Die Überlegenheit hat System: Der MDAX ist die Heimat des deutschen Mittelstands. Der Jahresumsatz der meisten Unternehmen dort liegt im einstelligen Milliardenbereich oder niedriger. In diesen Dimensionen ist es meist leichter, hohe Wachstumsraten zu erzielen, als bei den Riesen aus dem DAX.

Die stärkere Fokussierung der Nebenwerte birgt aber auch Risiken. Verpasst ein Mittelständler einen Trend oder wird er von einem neuen Konkurrenten bedrängt, können die Folgen erheblich sein. Auch Konjunkturkrisen hinterlassen tiefe Spuren. Während der großen Finanzkrise der Jahre 2008/09 geriet der MDAX deutlich stärker unter Druck als der DAX. Der langfristige Trend an den Aktienmärkten aber geht nach oben, allein weil die Weltwirtschaft wächst.

Krisen haben den positiven Neben­effekt, dass schwache Unternehmen aussortiert werden. Von dieser Auslese profitiert der MDAX besonders: Von ­unten drängen immer wieder aufstrebende kleinere Unternehmen nach. Auch durch Börsengänge wird der Index immer wieder aufgefrischt. Jene Unternehmen, die im MDAX so groß geworden sind, dass sie in den DAX aufsteigen, sind meist kein Verlust, da sie einen ­erheblichen Teil ihres Kurspotenzials bereits ausgeschöpft haben. Zuletzt schaffte MTU Aero Engines im September den Sprung. Im MDAX hatte die Aktie zuvor innerhalb von drei Jahren um 175 Prozent zugelegt. Im neuen Index pendelt der Kurs seitwärts.

Techs bringen Schwung


Positiv bemerkbar macht sich die Neustrukturierung aus dem Herbst vergangenen Jahres. Der MDAX wurde um zehn Werte auf 60 erweitert und für Techfirmen geöffnet. Schaut man sich die Gewinner der vergangenen zwölf Monate an, findet man unter den besten fünf Aktien vier Techs. Auf lange Sicht dürfte der MDAX in neuer Struktur volatiler werden, aber ein größeres Kurs­potenzial haben.
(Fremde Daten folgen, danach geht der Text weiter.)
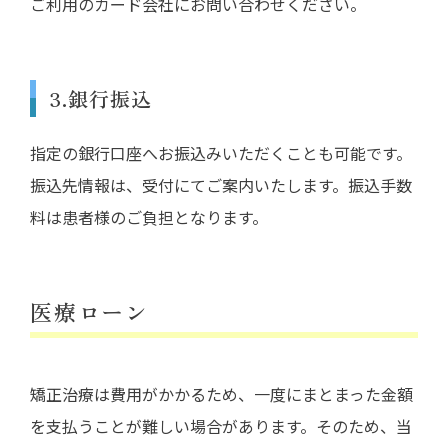
ご利用のカード会社にお問い合わせください。
3.銀行振込
指定の銀行口座へお振込みいただくことも可能です。
振込先情報は、受付にてご案内いたします。振込手数
料は患者様のご負担となります。
医療ローン
矯正治療は費用がかかるため、一度にまとまった金額
を支払うことが難しい場合があります。そのため、当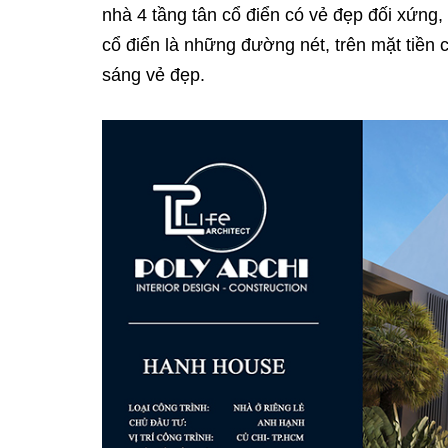
nhà 4 tầng tân cổ điển có vẻ đẹp đối xứng,
cổ điển là những đường nét, trên mặt tiền
sáng vẻ đẹp.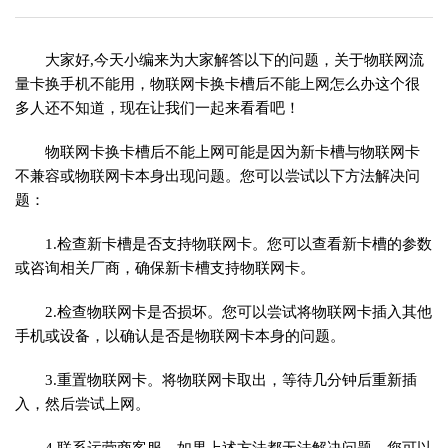
大家好,今天小编来为大家解答以下的问题，关于物联网流
量卡换手机不能用，物联网卡换卡槽后不能上网怎么办这个很
多人还不知道，现在让我们一起来看看吧！
物联网卡换卡槽后不能上网可能是因为新卡槽与物联网卡
不兼容或物联网卡本身出现问题。您可以尝试以下方法解决问
题：
1.检查新卡槽是否支持物联网卡。您可以查看新卡槽的参数
或咨询相关厂商，确保新卡槽支持物联网卡。
2.检查物联网卡是否损坏。您可以尝试将物联网卡插入其他
手机或设备，以确认是否是物联网卡本身的问题。
3.重置物联网卡。将物联网卡取出，等待几分钟后重新插
入，然后尝试上网。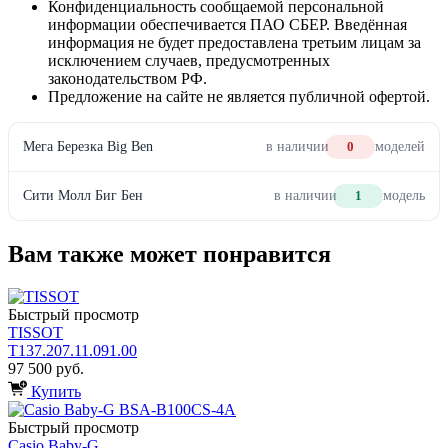
Конфиденциальность сообщаемой персональной
информации обеспечивается ПАО СБЕР. Введённая
информация не будет предоставлена третьим лицам за
исключением случаев, предусмотренных
законодательством РФ.
Предложение на сайте не является публичной офертой.
Мега Березка Big Ben
в наличии
0
моделей
Сити Молл Биг Бен
в наличии
1
модель
Вам также может понравится
Быстрый просмотр
TISSOT
T137.207.11.091.00
97 500 руб.
Купить
Быстрый просмотр
Casio Baby-G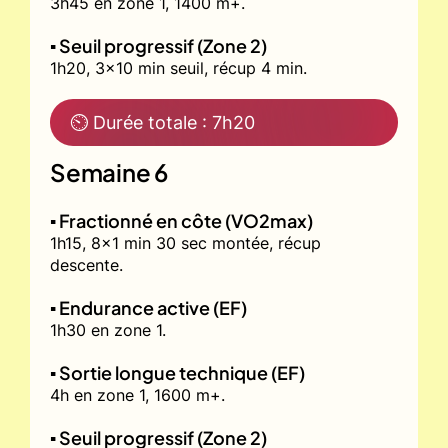
3h45 en zone 1, 1400 m+.
▪️ Seuil progressif (Zone 2)
1h20, 3x10 min seuil, récup 4 min.
⏲ Durée totale : 7h20
Semaine 6
▪️ Fractionné en côte (VO2max)
1h15, 8x1 min 30 sec montée, récup
descente.
▪️ Endurance active (EF)
1h30 en zone 1.
▪️ Sortie longue technique (EF)
4h en zone 1, 1600 m+.
▪️ Seuil progressif (Zone 2)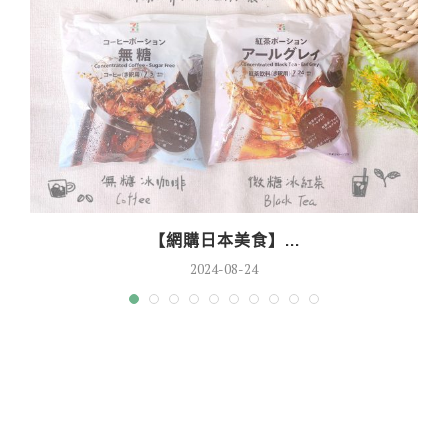
【網購日本美食】...
2024-08-24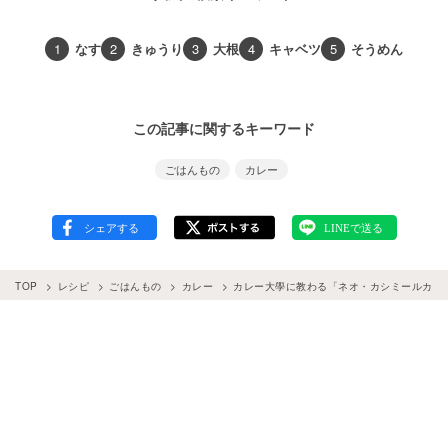
1
なす
2
きゅうり
3
大根
4
キャベツ
5
そうめん
この記事に関するキーワード
ごはんもの
カレー
TOP
レシピ
ごはんもの
カレー
カレー大學に教わる「ネオ・カシミールカレ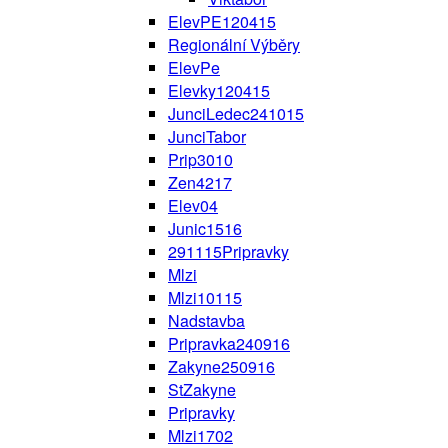
ElevPE120415
Regionální Výběry
ElevPe
Elevky120415
JunciLedec241015
JunciTabor
Prip3010
Zen4217
Elev04
Junic1516
291115Pripravky
Mlzi
Mlzi10115
Nadstavba
Pripravka240916
Zakyne250916
StZakyne
Pripravky
Mlzi1702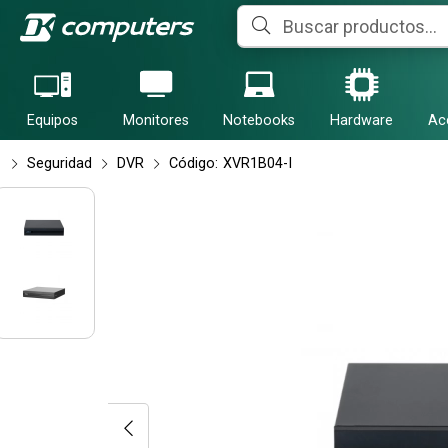
Compartir po
Equipos
Monitores
Notebooks
Hardware
Ac
Seguridad
DVR
Código:
XVR1B04-I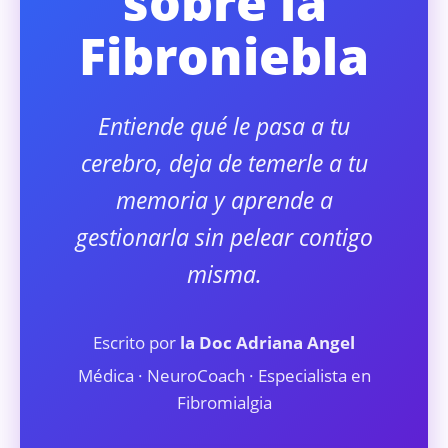
sobre la
Fibroniebla
Entiende qué le pasa a tu
cerebro, deja de temerle a tu
memoria y aprende a
gestionarla sin pelear contigo
misma.
Escrito por
la Doc Adriana Angel
Médica · NeuroCoach · Especialista en
Fibromialgia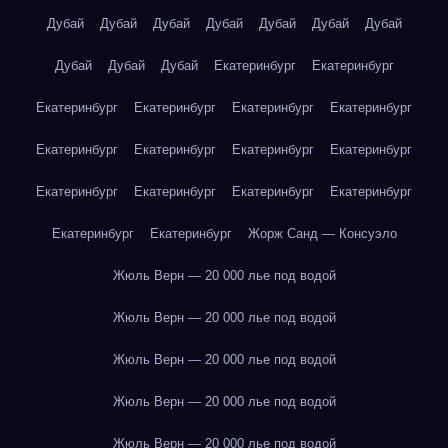
Дубай
Дубай
Дубай
Дубай
Дубай
Дубай
Дубай
Дубай
Дубай
Дубай
Екатеринбург
Екатеринбург
Екатеринбург
Екатеринбург
Екатеринбург
Екатеринбург
Екатеринбург
Екатеринбург
Екатеринбург
Екатеринбург
Екатеринбург
Екатеринбург
Екатеринбург
Екатеринбург
Екатеринбург
Екатеринбург
Жорж Санд — Консуэло
Жюль Верн — 20 000 лье под водой
Жюль Верн — 20 000 лье под водой
Жюль Верн — 20 000 лье под водой
Жюль Верн — 20 000 лье под водой
Жюль Верн — 20 000 лье под водой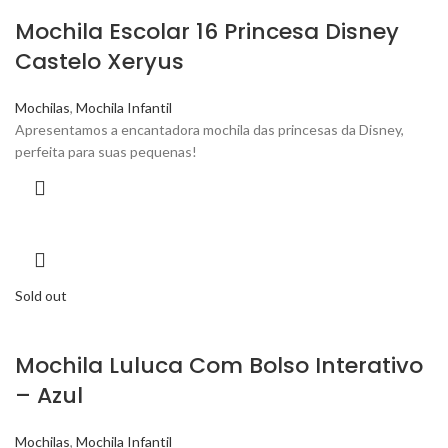
Mochila Escolar 16 Princesa Disney
Castelo Xeryus
Mochilas
,
Mochila Infantil
Apresentamos a encantadora mochila das princesas da Disney,
perfeita para suas pequenas!
Sold out
Mochila Luluca Com Bolso Interativo
– Azul
Mochilas
,
Mochila Infantil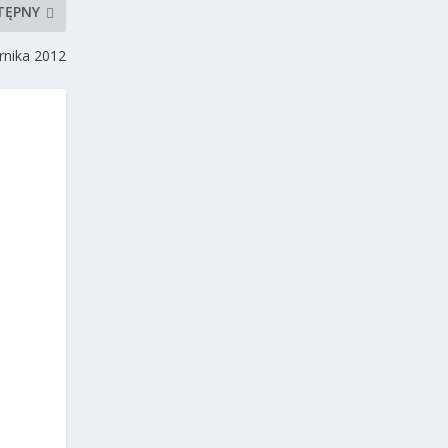
TĘPNY
ernika 2012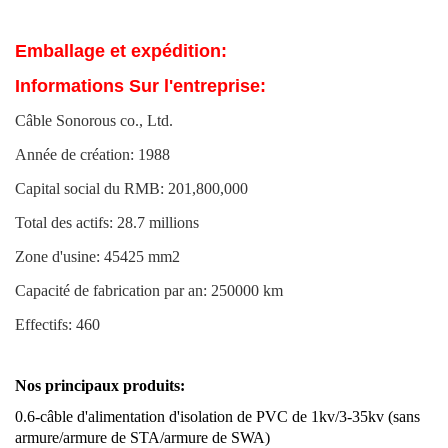
Emballage et expédition:
Informations Sur l'entreprise:
Câble Sonorous co., Ltd.
Année de création: 1988
Capital social du RMB: 201,800,000
Total des actifs: 28.7 millions
Zone d'usine: 45425 mm2
Capacité de fabrication par an: 250000 km
Effectifs: 460
Nos principaux produits:
0.6-câble d'alimentation d'isolation de PVC de 1kv/3-35kv (sans
armure/armure de STA/armure de SWA)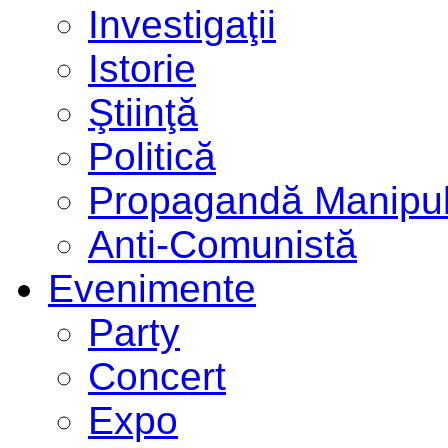
Investigaţii
Istorie
Ştiinţă
Politică
Propagandă Manipul
Anti-Comunistă
Evenimente
Party
Concert
Expo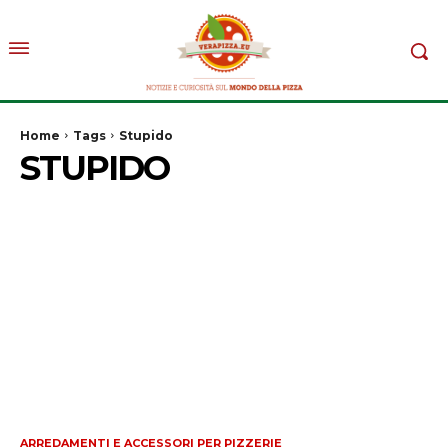
Home
Tags
Stupido
STUPIDO
ARREDAMENTI E ACCESSORI PER PIZZERIE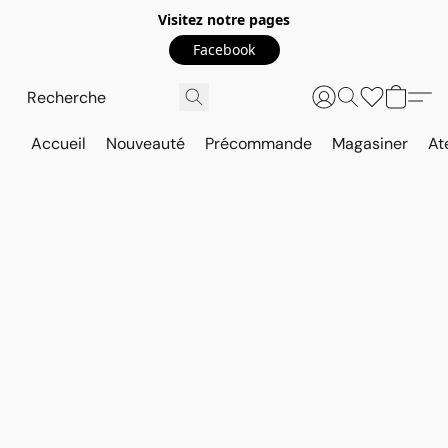
Visitez notre pages
Facebook
Accueil
Nouveauté
Précommande
Magasiner
At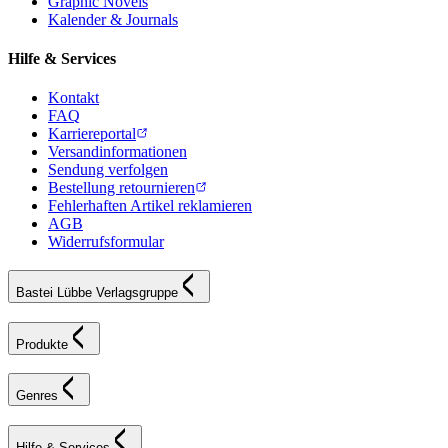
Graphic Novels
Kalender & Journals
Hilfe & Services
Kontakt
FAQ
Karriereportal
Versandinformationen
Sendung verfolgen
Bestellung retournieren
Fehlerhaften Artikel reklamieren
AGB
Widerrufsformular
Bastei Lübbe Verlagsgruppe
Produkte
Genres
Hilfe & Services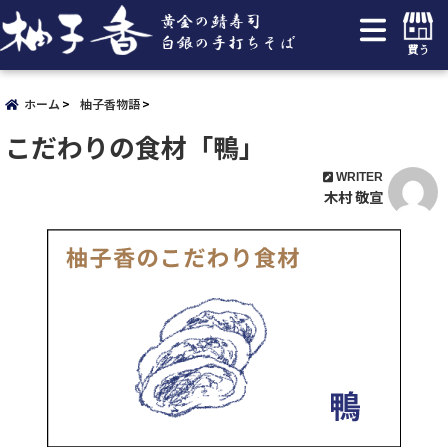
買う
ホーム
柚子香物語
こだわりの食材「鴨」
WRITER
木村 敬宣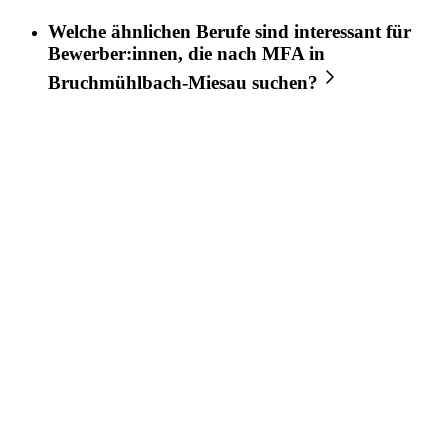
Welche ähnlichen Berufe sind interessant für
Bewerber:innen, die nach
MFA
in
Bruchmühlbach-Miesau
suchen?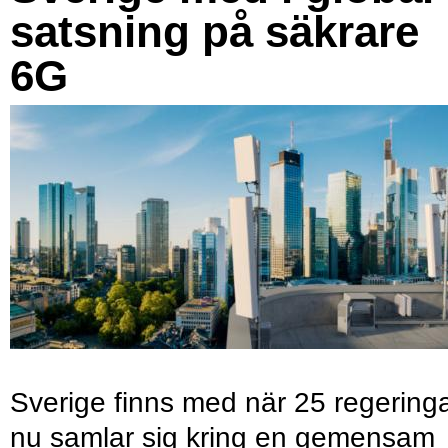
satsning på säkrare
6G
Sverige finns med när 25 regering
nu samlar sig kring en gemensam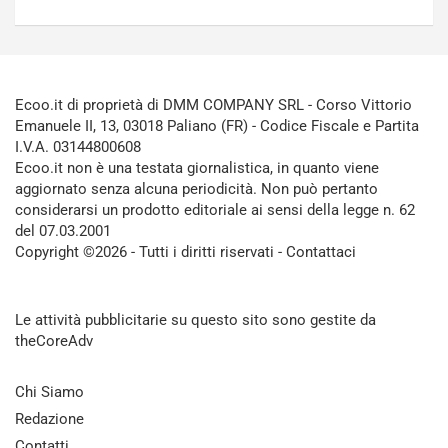
Ecoo.it di proprietà di DMM COMPANY SRL - Corso Vittorio
Emanuele II, 13, 03018 Paliano (FR) - Codice Fiscale e Partita
I.V.A. 03144800608
Ecoo.it non è una testata giornalistica, in quanto viene
aggiornato senza alcuna periodicità. Non può pertanto
considerarsi un prodotto editoriale ai sensi della legge n. 62
del 07.03.2001
Copyright ©2026 - Tutti i diritti riservati -
Contattaci
Le attività pubblicitarie su questo sito sono gestite da
theCoreAdv
Chi Siamo
Redazione
Contatti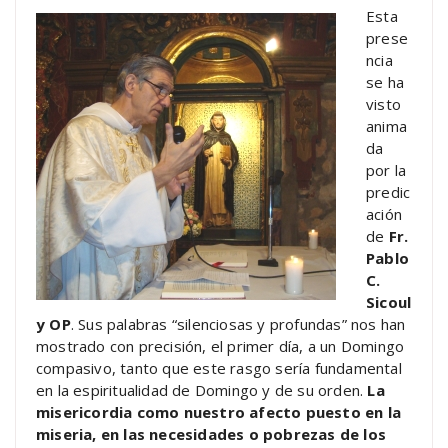
Esta
prese
ncia
se ha
visto
anima
da
por la
predic
ación
de
Fr.
Pablo
C.
Sicoul
y OP
. Sus palabras “silenciosas y profundas” nos han
mostrado con precisión, el primer día, a un Domingo
compasivo, tanto que este rasgo sería fundamental
en la espiritualidad de Domingo y de su orden.
La
misericordia como nuestro afecto puesto en la
miseria, en las necesidades o pobrezas de los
Dank der breiten Aufstellung hat der Index für jeden Anlegertyp etwas zu bieten. Zu den Top-Performern unter den Mittelgewichten gehört Cancom. Der IT-Dienstleister rüstet Unternehmen mit der Infrastruktur für das digitale Zeitalter aus. Vergangene Woche sammelten die Münchner über eine Kapitalerhöhung knapp 175 Millionen Euro ein. Das stärkt das Eigenkapital und füllt die Kasse für mögliche Übernahmen, mit denen der Vorstand das Cloud-­Geschäft forcieren dürfte. Dort ist die Marge mit mehr als 26 Prozent besonders hoch. Die Sparte ist auch dank der jährlich wiederkehrenden Umsätze attraktiv, deren Volumen 2019 um rund ein Viertel gestiegen ist. Dadurch kann sich Cancom besser vorm Investitionszyklus der Unternehmenswelt schützen.

Medizinischer Durchbruch


Sein Potenzial noch lange nicht ausgeschöpft hat Morphosys. Für Mitte kommenden Jahres rechnet die bayerische Biotechfirma mit der Zulassung des Krebsmedikaments Tafasitamab in den USA. Es wäre das erste von Morphosys selbst entwickelte Medikament auf dem Markt. Bereits Umsätze bringt ein mit Kooperationspartner Janssen auf Basis von Morphosys-Technologie entwickelter Wirkstoff namens Tremfya. Die breite Produktpipeline der Firma bietet weiterhin Kursfantasie.

Überproportional im MDAX vertreten sind Immobilienfirmen. Die Branche profitiert vom historisch niedrigen Zinsniveau, das die Finanzierung von Immobilienkäufen erleichtert. Bei den Analysten beliebt ist Aroundtown. Die in Luxemburg ansässige Firma ist auf Gewerbeimmobilien in Deutschland spezialisiert. Durch eine 39-Prozent-­Beteiligung an Grand City Properties ist Aroundtown auch bei Wohnimmobilien aktiv. Über einen Aktientausch will Aroundtown den Konkurrenten TLG übernehmen und würde damit zum größten Anbieter von Büroimmobilien in Europa werden. Aktien aus dieser Branche sind bei Anlegern vor allem als Dividendenlieferanten beliebt; die Dividendenrendite von Aroundtown liegt bei 3,5 Prozent.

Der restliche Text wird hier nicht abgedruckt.